E baseline (48 layers, no thoughts): 3.524 BPB. A with thoughts: 3.535 BPB. At 288K params, simply adding depth beats iterative refinement.
3D attention is slower AND worse. Drives solidification (rank drops), BPB 2.457 — 29% worse than Frobenius attention. Confirmed dead end.
Adaptive halting mechanisms fail below 10M params. Expected steps collapse to 1.0. Requires fixed-iteration baseline.
At 288K params, models barely learn unigram statistics. Cannot draw conclusions about reasoning, generalization, or abstract thought.
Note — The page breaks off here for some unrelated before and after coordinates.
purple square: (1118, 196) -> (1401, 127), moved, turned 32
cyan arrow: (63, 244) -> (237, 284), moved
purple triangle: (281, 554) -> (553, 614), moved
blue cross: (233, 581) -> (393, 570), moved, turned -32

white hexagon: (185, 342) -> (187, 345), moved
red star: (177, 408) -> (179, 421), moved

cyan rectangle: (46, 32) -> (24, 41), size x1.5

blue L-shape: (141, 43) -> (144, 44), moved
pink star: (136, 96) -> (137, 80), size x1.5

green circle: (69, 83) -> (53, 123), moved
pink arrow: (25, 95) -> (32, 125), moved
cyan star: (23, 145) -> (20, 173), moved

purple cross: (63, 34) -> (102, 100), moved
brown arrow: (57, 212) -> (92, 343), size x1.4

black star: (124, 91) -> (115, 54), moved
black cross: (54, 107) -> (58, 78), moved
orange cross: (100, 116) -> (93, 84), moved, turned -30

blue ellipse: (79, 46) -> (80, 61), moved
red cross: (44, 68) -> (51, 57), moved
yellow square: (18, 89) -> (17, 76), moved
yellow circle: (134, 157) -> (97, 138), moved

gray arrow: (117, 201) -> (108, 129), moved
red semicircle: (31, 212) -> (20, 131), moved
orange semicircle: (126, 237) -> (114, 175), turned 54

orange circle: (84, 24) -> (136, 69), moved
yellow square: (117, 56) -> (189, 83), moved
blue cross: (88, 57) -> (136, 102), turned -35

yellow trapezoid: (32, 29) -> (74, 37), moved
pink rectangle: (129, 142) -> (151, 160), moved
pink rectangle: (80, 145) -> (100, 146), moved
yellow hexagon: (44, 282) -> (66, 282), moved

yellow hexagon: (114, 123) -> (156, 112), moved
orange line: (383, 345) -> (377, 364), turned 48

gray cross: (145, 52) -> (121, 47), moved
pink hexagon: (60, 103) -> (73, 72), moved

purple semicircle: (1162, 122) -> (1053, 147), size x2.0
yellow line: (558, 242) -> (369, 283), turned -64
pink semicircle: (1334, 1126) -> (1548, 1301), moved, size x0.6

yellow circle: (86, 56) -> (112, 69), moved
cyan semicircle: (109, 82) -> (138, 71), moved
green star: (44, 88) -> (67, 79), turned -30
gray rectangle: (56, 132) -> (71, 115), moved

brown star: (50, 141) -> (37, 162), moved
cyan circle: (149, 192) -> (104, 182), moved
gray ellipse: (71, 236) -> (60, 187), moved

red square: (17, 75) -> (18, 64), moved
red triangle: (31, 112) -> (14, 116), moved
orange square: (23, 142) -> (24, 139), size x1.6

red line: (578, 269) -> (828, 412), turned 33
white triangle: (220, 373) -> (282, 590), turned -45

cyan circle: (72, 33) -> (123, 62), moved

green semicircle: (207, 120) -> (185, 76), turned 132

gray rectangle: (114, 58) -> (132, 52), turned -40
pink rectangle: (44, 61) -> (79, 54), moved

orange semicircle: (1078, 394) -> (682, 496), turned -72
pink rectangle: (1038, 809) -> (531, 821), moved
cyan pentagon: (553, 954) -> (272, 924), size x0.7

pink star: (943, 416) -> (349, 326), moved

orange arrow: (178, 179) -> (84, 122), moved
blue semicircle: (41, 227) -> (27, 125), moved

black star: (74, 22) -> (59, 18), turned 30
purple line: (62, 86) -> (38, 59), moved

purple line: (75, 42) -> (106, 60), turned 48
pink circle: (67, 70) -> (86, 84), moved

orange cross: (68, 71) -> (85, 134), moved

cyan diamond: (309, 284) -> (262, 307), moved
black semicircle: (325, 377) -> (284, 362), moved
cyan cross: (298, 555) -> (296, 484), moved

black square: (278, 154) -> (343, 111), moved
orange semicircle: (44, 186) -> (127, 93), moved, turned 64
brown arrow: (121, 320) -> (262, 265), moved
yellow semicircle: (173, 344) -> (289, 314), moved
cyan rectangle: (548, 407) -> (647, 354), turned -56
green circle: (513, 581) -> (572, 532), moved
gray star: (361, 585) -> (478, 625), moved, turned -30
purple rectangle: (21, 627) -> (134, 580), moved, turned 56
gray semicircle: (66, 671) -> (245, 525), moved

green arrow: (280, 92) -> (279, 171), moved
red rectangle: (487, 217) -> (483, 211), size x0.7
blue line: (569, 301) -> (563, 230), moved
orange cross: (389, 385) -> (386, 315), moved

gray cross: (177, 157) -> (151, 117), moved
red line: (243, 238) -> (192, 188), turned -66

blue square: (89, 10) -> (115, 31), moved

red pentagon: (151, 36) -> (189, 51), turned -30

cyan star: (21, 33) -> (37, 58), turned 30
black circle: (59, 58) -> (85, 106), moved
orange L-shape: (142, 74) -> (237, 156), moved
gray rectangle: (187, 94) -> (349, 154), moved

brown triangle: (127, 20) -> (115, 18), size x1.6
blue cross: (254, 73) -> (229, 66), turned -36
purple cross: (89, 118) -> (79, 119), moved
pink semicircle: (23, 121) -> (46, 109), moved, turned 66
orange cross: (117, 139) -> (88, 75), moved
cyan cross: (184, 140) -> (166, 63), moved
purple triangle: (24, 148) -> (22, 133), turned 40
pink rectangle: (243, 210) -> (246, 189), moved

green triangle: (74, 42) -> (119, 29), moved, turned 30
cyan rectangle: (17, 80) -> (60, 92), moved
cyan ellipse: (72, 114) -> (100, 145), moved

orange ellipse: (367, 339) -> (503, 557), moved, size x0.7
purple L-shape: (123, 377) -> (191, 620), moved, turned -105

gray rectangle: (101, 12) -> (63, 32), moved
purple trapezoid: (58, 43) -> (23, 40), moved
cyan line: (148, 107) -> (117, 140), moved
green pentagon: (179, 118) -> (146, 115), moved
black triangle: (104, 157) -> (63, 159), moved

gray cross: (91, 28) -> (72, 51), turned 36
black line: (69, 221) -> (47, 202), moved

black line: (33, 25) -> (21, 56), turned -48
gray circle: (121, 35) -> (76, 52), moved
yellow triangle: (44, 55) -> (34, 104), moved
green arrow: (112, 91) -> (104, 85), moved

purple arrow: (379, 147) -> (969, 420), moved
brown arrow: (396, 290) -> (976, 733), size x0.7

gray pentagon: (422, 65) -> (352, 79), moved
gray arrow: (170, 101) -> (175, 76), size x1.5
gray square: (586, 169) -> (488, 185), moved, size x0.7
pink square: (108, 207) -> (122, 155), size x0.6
Requires 10M+ minimum.
The outer-product embedding could theoretically be flattened to vectors. Does the MATRIX STRUCTURE help, or just the embedding? This blocks all downstream decisions.
Four-phase approach to resolve the core question: does matrix structure matter at scale, or is the advantage purely from the embedding?
Three-way param-matched comparison (standard vs bottleneck vs outer-product) at 2.5M and 10M params. Determines whether the structure or just the embedding creates the advantage. Approximately 10 H100-hours.
CoCoMix-style thought interleaving at 10-50M params. Measure whether matrix thoughts provide advantages over vector thoughts at publication-grade scale. Approximately 20 H100-hours.
Mixed byte data (text + images + code + audio) as raw bytes. Measure transfer coefficients. Test whether matrix rank correlates with cross-domain generalization. Approximately 30 H100-hours.
Standard benchmarks (WikiText-103, The Pile) with honest comparison against EvaByte, BLT, MBLM, LoopFormer at matched scale. Approximately 100 H100-hours.
Total compute needed: ~160 H100-hours (~$400-800 at cloud rates). Either outcome (matrix helps or doesn't) is publishable and valuable.
Founder & CEO of Pebble AI (Nevada S-Corp). Independent ML researcher focused on novel neural architectures. 26 experiments completed on H100 infrastructure with rigorous methodology: hypothesis-driven design, comprehensive ablations, and honest assessment of negative results. Sam is applying to GPU credit programs (NVIDIA Inception, Microsoft for Startups, Google Cloud, Modal, AWS, Lambda) to fund Phase 1-4 research.